Тем не менее Олег решительно отказался от операции. Он сказал, что более не в состоянии находиться в казарменной или больничной обстановке, подчиняясь тому или иному режиму. Это наскучило ему свыше сил! Бог знает, долго ли ему доведется быть на свободе… Надо воспользоваться этим временем! Он хочет послушать музыку, он хочет загород и побродить по лесу – эти пустяки значат для него очень много, после того как он так долго был лишен свободы. Главного соображения он не высказал: ему наконец мелькнула возможность более близкого знакомства с Асей, и отказаться от этой перспективы или отсрочить ее он чувствовал себя не в состоянии, даже если бы осколок причинял ему гораздо большие неприятности.
Елочке неудобно было настаивать, хотя она почувствовала себя огорченной… У нее из под ног как будто выбивали почву! Она старалась не выдать своего огорчения, и, по ее мнению, ей это удалось. Они разговаривали, сидя на скамье в вестибюле больницы, куда он пришел по уговору, и вышли вместе.
– К тому же мне надо работать, – продолжал Дашков. – Мне необходимо поправить мое материальное положение. Вы сами заметили, что я недостаточно тепло одет. У меня нет даже перчаток, как вы можете видеть. В настоящее время я только что начал сколачивать сумму на костюм, откладывая от каждой получки. Потеря места поставила бы меня в положение самое безвыходное, тем более что устроиться снова очень трудно – анкета меня губит.
– Вы не потеряли бы места, – возразила Елочка, – пока человек на бюллетене или в больнице, сократить его не имеют права. Это одно из немногих гуманных нововведений новой власти.

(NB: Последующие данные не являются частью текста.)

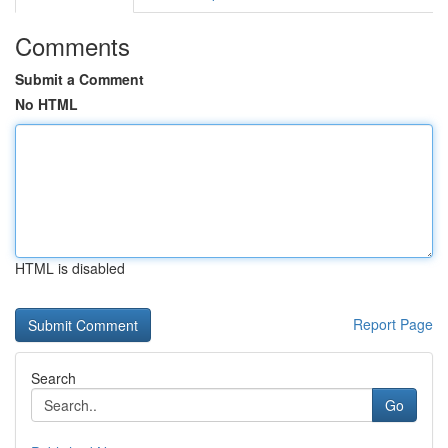
Comments
Submit a Comment
No HTML
HTML is disabled
Report Page
Search
Go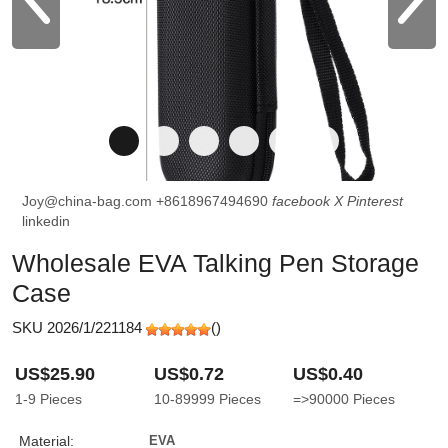
Joy@china-bag.com
+8618967494690
facebook
X
Pinterest
linkedin
Wholesale EVA Talking Pen Storage
Case
SKU 2026/1/221184
(
)
US$25.90
US$0.72
US$0.40
1-9
Pieces
10-89999
Pieces
=>90000
Pieces
Material:
EVA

– Удивительно, что таковое имеется, – ответил Олег. По-видимому, ему захотелось переменить разговор, так как через минуту он сказал:
– У нас с вами есть общие знакомые! – и заговорил о Бологов-ских. Елочка насторожилась: «Какое счастье, что я все-таки не назвала Асе его фамилию и не упомянула о ранении виска… В какое неудобное положение я бы попала теперь!» – подумала она и сказала:
– Я как раз буду у них завтра, – сказала Елочка
– Завтра? На рождении Ксении Всеволодовны? Я тоже буду -я получил приглашение. Итак – мы увидимся!

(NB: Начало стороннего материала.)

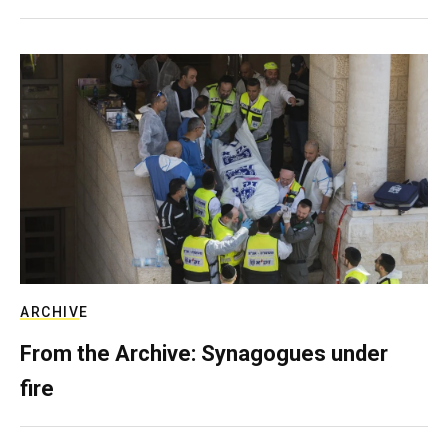
ARCHIVE
From the Archive: Synagogues under
fire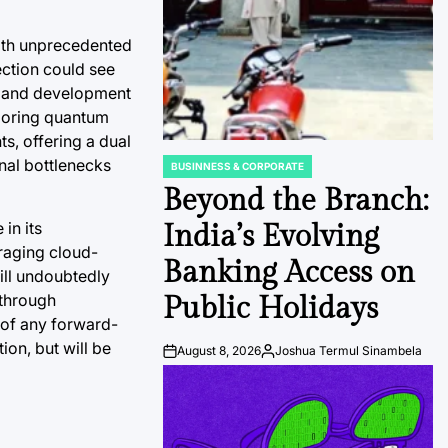
with unprecedented
ection could see
y and development
ploring quantum
s, offering a dual
nal bottlenecks
BUSINNESS & CORPORATE
POSTED
IN
Beyond the Branch:
in its
India’s Evolving
eraging cloud-
Banking Access on
ill undoubtedly
kthrough
Public Holidays
 of any forward-
on, but will be
August 8, 2026
Joshua Termul Sinambela
Post
By:
Date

– Я еще не знаю, приду ли… – начала было Елочка… – Танцы, новые люди… это не для меня.
– Приходите, Елизавета Георгиевна! Я почти ни с кем не знаком в этом доме, мне очень было бы приятно вас встретить там. А возвращаться одной вам не придется: я вас провожу до вашего подъезда, не беспокойтесь.

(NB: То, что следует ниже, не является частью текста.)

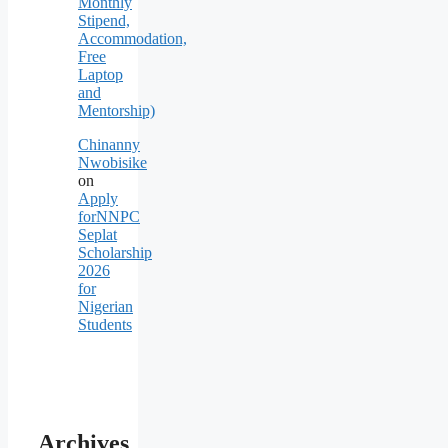
Monthly
Stipend,
Accommodation,
Free
Laptop
and
Mentorship)
Chinanny
Nwobisike
on
Apply
forNNPC
Seplat
Scholarship
2026
for
Nigerian
Students
Archives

Это послужило приманкой, перед которой Елочка не устояла. Четвертая встреча с ним, и притом в частном доме и таком респектабельном, как дом Натальи Павловны, могла окончательно закрепить их знакомство, и она обещала прийти.
Ася была необычайно мила в своем новом платье с легкими воланами и полукороткими рукавами. Шею ее обнимала тонкая нитка старинного жемчуга, подаренного ей в этот день Натальей Павловной. Этот подлинный фамильный жемчуг напрашивался на сравнение в теми безвкусными имитациями, которые, следуя моде, таскали все девчонки из «нуворишек» и все богатые еврейки, он еще оттенял аристократизм девушки. Ее пушистые пышные волосы, закрученные ради праздника в греческий узел, легкость и стремительность ее движений, темные ресницы были настолько очаровательны, что наталкивали на мысль: почему одной дано так много, а другой – ничего! Разве нельзя было ей – Елочке – дать, ну если не ресницы, то хотя бы улыбку Аси или кудри Лели? Только хорошенькая девушка может так непринужденно двигаться, смеяться, говорить, она знает, что ей все можно, потому что она от всего хорошеет, она инстинктивно чувствует, что ею любуются, и это ее окрыляет, ей не приходится опасаться неудачного слова или неудачного жеста – в ней мило все, ей все простительно!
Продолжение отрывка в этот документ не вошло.